2016年も成長速度を緩める事なく、尚且つASEAN経済統合に足並みを揃えるべく法整備や改革が進められているカンボジア。しかし、一足飛びにはいかない問題も多く、更なる改革を求められている。
利便性や効率、発展の裏側には必ず生じる問題があり、その両輪を上手くコントロールする事はなかなか難しい。人々の移動を例に挙げると、「歩き」の人が「自転車」に乗れば、行動範囲は広がる。その次には速さで勝る「バイク」に乗りたくなり、誰かと一緒に行動できて雨や暑さも関係ない「車」に乗りたくなる。しかし、その裏側には道路の整備や排ガス問題、交通渋滞等の問題が生じ、間接的には盗難や犯罪増加等の問題が起き得ると言える。
ゴミの問題も最近よく耳にする。まだまだ平気でゴミを捨てる習慣があるこの国では、まずゴミ箱以外に捨てる事が良くないという認識が欠けている。先日も川に魚を放って徳を積む光景を見ていたら、お祈りをして魚を放つところまでは厳かだったが、その後に魚を入れていたビニール袋を川に投げ捨てるのを目にして一気に冷めてしまった。一部では早朝からビニール袋を自転車に積み、街頭のゴミ箱を1つずつ周って片付けている者もいるが、分別など全くされていない。分別されたとしても、各々を処理できない現状では埋め立てするしか方法がないのだが、なんとこの時に危険物や医療ゴミ等も一緒に埋めてしまうのだ。市街地の発展に伴う池や沼地の埋め立てで、9キロメートル先の水源から自然ろ過されてくる水も自然浄化作用が弱まってきている。環境や土壌汚染といった、生活に直接的に関わる問題も起きてくる。以前カンボジア政府関係者との会議で、プノンペンにおけるゴミに関する数字を聞いて驚いた。
人口 : 2,130,000人
世帯数 : 427,000世帯
家庭から1日に廃棄されるゴミの量 : 2,300トン
病院(国立・私立・診療所含む) : 410軒
1日に病院から廃棄されるゴミの量 : 15トン
工場 3,100軒 (廃棄物量:不明)
これらの数字を見るだけでも、ゴミ処理は早急に手立てしなくてはならない問題の1つと言えるのではないだろうか。

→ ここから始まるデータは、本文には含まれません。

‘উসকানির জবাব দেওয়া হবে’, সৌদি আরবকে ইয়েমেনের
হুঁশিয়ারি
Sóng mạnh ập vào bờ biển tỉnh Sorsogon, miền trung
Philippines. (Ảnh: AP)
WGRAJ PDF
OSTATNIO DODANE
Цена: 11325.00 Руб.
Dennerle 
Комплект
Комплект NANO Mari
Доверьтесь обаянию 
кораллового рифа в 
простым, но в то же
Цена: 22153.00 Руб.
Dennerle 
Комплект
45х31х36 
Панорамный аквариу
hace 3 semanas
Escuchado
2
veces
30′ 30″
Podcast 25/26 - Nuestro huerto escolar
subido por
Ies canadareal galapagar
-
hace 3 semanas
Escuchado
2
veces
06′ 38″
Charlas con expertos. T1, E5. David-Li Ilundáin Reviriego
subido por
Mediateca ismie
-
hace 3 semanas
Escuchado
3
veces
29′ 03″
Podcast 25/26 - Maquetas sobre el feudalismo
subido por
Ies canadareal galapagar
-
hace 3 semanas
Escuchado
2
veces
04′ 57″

インド、中国のような大気汚染の問題を抱える国の事も、対岸の火事と思って油断してはいけない。すぐ目の前にある次なる問題として今できる事から解決の糸口を見つけなくては、いずれ発展の勢いに影を落としかねない。昨年の11月にシェムリアップ州と神奈川県が低炭素観光都市の覚書を締結したが、アンコールワットの観光客増加に伴う電力不足や排気ガス増加といった問題解決の必要性は、都市化が進むプノンペンにおいても同様だ。太陽光発電のような再生可能エネルギーの活用や、電気自動車や排出ガスの低いハイブリットカーの導入促進、ゴミのリサイクル等、早急に進めなくてはならない事業がある。現在、カンボジアはそれらの問題に立ち遅れている分、一時の問題先送りの解決ではなく、近隣諸国のお手本となるようなクリーンな国になるチャンスとして対策を講じるべきだろう。